Collected data
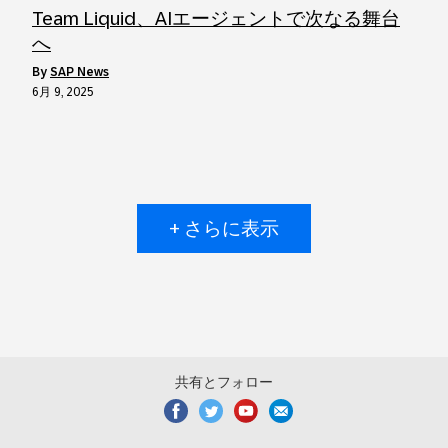
Team Liquid、AIエージェントで次なる舞台
へ
by
SAP News
6月 9, 2025
+ さらに表示
共有とフォロー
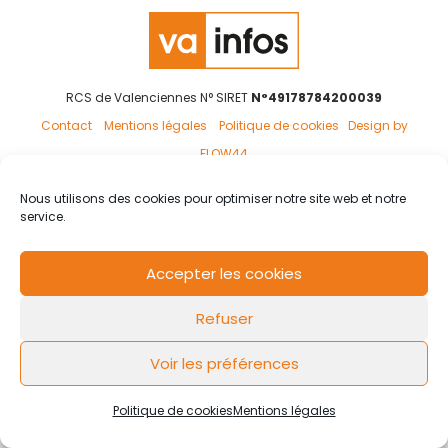
RCS de Valenciennes N° SIRET
N°49178784200039
Contact
Mentions légales
Politique de cookies
Design by
FLOW44
Nous utilisons des cookies pour optimiser notre site web et notre
service.
Accepter les cookies
Refuser
Voir les préférences
Politique de cookies
Mentions légales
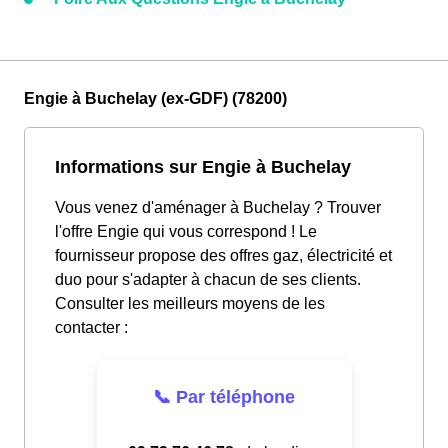
Engie à Buchelay (ex-GDF) (78200)
Informations sur Engie à Buchelay
Vous venez d'aménager à Buchelay ? Trouver
l'offre Engie qui vous correspond ! Le
fournisseur propose des offres gaz, électricité et
duo pour s'adapter à chacun de ses clients.
Consulter les meilleurs moyens de les
contacter :
📞 Par téléphone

WHAT IS BEING ASKED -> Copy out all of the data word for word. Do not carry over any picture.

RESPONSE AREA ->
Team Liquid、AIエージェントで次なる舞台
へ
by
SAP News
6月 9, 2025
+ さらに表示
共有とフォロー
RCS de Valenciennes N° SIRET
N°49178784200039
Contact
Mentions légales
Politique de cookies
Design by
FLOW44
Nous utilisons des cookies pour optimiser notre site web et notre
service.
Accepter les cookies
Refuser
Voir les préférences
Politique de cookies
Mentions légales
Engie à Buchelay (ex-GDF) (78200)
Informations sur Engie à Buchelay
Vous venez d'aménager à Buchelay ? Trouver
l'offre Engie qui vous correspond ! Le
fournisseur propose des offres gaz, électricité et
duo pour s'adapter à chacun de ses clients.
Consulter les meilleurs moyens de les
contacter :
📞 Par téléphone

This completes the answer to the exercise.